Hacía tiempo que no me pegaba una maratón de series como Dios manda, es decir, pizza, mantita y bebidas híper-calóricas. Qué bien sienta la pereza, el enmimimasmiento y el descuido personal. No quitarse el pijama en dos días, asearse sólo cuando de las costuras brotan ya musgo y champiñones, desayunar a las dos, almorzar a las siete y tomar aperitivos todo el rato.

Al principio no sabía por dónde empezar, de un tiempo a esta parte el mundo del espectáculo televisivo se ha expandido hasta casi, casi más allá del infinito. Qué elegir entre tanta oferta de entretenimiento, entre tantísimas opciones una no sabe qué hacer.
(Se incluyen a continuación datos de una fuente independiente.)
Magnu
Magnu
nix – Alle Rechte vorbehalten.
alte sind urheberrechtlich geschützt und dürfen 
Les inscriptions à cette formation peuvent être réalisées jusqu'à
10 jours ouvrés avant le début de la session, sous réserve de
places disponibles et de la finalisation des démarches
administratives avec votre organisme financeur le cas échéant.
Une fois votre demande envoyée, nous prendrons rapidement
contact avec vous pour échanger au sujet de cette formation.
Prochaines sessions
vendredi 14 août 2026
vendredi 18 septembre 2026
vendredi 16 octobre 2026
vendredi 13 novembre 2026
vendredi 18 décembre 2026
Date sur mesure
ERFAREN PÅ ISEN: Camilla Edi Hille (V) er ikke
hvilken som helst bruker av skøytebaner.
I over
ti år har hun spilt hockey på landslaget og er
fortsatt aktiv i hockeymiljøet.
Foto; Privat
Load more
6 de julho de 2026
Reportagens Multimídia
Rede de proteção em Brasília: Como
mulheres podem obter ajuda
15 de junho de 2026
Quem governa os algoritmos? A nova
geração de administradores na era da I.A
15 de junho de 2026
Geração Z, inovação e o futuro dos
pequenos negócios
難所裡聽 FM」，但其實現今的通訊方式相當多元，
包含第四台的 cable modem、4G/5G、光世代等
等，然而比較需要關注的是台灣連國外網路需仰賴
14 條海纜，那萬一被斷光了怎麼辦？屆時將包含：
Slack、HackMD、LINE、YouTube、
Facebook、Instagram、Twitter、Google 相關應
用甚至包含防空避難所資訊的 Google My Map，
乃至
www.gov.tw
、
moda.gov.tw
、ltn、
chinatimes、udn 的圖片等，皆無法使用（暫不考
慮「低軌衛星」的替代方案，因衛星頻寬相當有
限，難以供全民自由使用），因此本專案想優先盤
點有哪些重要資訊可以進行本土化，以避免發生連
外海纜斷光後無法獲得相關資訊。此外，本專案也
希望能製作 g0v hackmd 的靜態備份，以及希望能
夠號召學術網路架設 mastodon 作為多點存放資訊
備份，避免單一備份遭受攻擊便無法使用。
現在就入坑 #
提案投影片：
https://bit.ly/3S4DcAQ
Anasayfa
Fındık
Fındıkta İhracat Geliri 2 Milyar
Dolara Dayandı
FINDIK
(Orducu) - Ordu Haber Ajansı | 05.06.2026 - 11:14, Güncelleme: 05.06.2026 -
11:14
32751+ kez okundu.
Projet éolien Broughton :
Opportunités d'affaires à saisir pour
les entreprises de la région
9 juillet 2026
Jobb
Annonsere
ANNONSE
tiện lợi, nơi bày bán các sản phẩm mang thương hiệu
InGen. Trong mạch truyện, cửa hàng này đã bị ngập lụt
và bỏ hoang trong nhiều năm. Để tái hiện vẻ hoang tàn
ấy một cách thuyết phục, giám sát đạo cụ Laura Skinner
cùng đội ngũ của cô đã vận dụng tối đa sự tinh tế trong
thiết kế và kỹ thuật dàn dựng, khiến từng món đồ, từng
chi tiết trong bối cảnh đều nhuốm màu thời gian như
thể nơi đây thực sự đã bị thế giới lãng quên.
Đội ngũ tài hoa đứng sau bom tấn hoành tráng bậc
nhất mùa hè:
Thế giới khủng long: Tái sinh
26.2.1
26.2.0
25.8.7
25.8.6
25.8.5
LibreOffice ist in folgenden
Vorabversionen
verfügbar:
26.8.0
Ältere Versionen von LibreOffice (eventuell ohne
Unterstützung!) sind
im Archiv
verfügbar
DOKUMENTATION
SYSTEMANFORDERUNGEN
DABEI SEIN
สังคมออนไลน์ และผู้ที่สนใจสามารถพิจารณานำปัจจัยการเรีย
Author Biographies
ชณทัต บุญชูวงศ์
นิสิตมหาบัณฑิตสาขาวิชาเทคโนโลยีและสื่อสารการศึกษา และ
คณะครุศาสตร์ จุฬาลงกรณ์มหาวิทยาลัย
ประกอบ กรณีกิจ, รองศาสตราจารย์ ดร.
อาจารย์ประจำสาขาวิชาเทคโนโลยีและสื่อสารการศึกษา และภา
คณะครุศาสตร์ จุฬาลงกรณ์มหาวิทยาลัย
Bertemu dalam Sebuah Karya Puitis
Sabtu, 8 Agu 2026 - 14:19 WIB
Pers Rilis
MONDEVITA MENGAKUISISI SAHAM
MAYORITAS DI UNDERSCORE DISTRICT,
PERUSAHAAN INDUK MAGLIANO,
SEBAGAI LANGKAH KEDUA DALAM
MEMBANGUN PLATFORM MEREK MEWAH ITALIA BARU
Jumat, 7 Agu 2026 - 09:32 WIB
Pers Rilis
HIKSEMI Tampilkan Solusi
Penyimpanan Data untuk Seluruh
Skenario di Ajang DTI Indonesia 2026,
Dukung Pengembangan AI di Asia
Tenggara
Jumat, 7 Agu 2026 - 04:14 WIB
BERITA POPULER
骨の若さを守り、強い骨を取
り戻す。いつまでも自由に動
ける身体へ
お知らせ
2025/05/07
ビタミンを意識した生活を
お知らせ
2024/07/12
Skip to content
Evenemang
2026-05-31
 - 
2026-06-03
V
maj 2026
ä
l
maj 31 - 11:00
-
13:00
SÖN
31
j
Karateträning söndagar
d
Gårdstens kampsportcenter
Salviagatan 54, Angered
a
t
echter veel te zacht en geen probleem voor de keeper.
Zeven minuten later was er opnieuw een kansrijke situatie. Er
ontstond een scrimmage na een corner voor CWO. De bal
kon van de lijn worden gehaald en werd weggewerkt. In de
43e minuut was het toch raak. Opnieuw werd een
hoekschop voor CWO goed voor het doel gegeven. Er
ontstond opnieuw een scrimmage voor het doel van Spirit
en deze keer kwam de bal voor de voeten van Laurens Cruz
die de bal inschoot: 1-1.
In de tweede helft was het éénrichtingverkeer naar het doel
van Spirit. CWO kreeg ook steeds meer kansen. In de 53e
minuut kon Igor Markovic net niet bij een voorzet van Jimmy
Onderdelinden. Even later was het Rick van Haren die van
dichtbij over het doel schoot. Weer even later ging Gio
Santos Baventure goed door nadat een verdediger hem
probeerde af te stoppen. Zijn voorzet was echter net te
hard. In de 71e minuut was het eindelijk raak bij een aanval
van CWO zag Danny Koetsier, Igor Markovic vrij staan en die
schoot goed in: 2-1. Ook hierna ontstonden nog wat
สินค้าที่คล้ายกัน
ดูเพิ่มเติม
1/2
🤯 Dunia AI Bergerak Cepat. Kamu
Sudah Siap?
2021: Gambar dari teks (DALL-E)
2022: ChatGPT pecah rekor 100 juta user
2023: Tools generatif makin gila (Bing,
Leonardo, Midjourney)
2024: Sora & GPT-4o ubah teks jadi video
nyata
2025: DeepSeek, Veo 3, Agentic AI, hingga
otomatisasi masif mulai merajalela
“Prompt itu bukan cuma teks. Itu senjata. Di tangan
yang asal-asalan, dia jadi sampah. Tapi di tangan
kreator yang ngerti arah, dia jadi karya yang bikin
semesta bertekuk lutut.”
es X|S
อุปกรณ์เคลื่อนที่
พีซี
La televisión se ha convertido en un ser extraño y obsoleto en esta casa. Si antes se usaban libros para calzar la tele, ahora utilizo la tele para calzar el módem y colocar los cactus. Tres minutos de programas por otros ocho de publicidad: Hasta luego, cacharro infernal.

Mi precariedad vital, ontológica (qué me gusta utilizar este concepto, aunque no toque), me impide tener canales de pago y programas que molen, estoy condenada a Jordi Hurtado, Íker, Ana Rosa y Jorge Javier. Qué nivel.

Así es que me he enganchado al wifi y me he visto ocho capítulos en una tarde. Afuera el sol salió y luego se quitó, debió llover y luego parar, la calle como un manto de paraguas y personas que hacen cosas, van a sitios, toman algo, parecía una galaxia lejana en la que yo nada tenía que ver.

Ahí afuera, imaginaba, las horas se seguían rigiendo por los mismos parámetros, si es que nadie los cambió. Un montón de gente estaría hablando de Vox, de Gillette, de Carmena y Errejón, pero yo andaba pastando por las praderas de Northumbia muy atenta a las vicisitudes de unas personas que no existen, yo a lo mío con mi chute de fantasía y emoción.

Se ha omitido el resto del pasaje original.